Most Shopify agency selection processes are driven by vibes and a sales call. Here is the framework we would use as buyers, what to actually ask, what the answers should sound like, and the specific red flags that predict a project going sideways.

Buying agency services is harder than buying most products. The deliverable is partly intangible. The quality is hard to assess until the work is in production. The decision often has to be made before the project's hardest problems are even visible. And the cost of getting it wrong is not just the money; it is the months spent on a project that has to be redone, the rankings lost during a botched migration, the integration that almost works but cannot be debugged without the original developer.

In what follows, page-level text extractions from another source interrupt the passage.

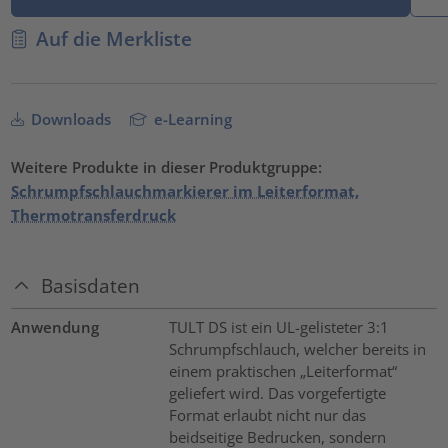
Auf die Merkliste
Downloads
e-Learning
Weitere Produkte in dieser Produktgruppe:
Schrumpfschlauchmarkierer im Leiterformat,
Thermotransferdruck
Basisdaten
Anwendung
TULT DS ist ein UL-gelisteter 3:1
Schrumpfschlauch, welcher bereits in
einem praktischen „Leiterformat“
geliefert wird. Das vorgefertigte
Format erlaubt nicht nur das
beidseitige Bedrucken, sondern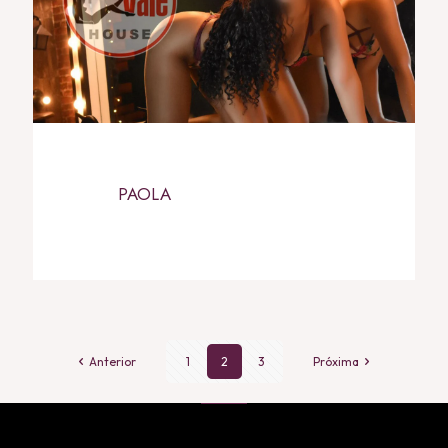
PAOLA
Anterior
1
2
3
Próxima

Most agency selection processes are driven by vibes and a sales call. The brand is responsive on email, the salesperson is articulate, the case studies look polished, the proposal arrives on time. None of that predicts whether the work will be good. The agencies that produce excellent work and the agencies that produce expensive disappointments are both capable of running a clean sales process.
This post is the framework we would use if we were on the buyer side. It covers what to actually ask, what good and bad answers sound like, the specific red flags that predict a difficult project, and the structural questions about the agency that matter more than any one case study. It is written as honestly as we can write it, which means it includes the things we know clients should ask us, not just what we want them to ask.
It is not a "pick Sentinu" pitch. It is the framework that, applied properly, should help you pick the right agency for your project, which is the most useful thing we can publish on this topic.
The single biggest source of agency-fit mistakes is mismatching project type to agency type. Three rough categories.
Template-driven brand build. A new brand or a small store, standard Shopify, paid theme with customization, off-the-shelf apps, fast turnaround, predictable scope. Many capable agencies do this well. The skill is in design taste, execution speed, and getting the basics right.
Mid-market engineering work. Established brand, custom theme or significant theme customization, integrations to ERP/PIM/CRM, a serious migration, custom development on top of standard features, B2B portal work. The skill is engineering judgment, integration depth, and the ability to scope honestly. Far fewer agencies do this well.
Enterprise transformation. Multi-storefront architecture, headless front-ends, complex multi-region operations, deep custom systems, multi-quarter projects. The skill is project management at scale, architectural rigor, and the ability to operate as a long-term technical partner rather than a project vendor.
These are different jobs. An agency that excels at category 1 can deliver a category 2 project, but the project will go through their senior engineer rather than their typical workflow, and the math may not work. An agency that excels at category 3 will be expensive and over-engineered for a category 1 project. The first thing to assess, before any agency, is which category your project actually fits.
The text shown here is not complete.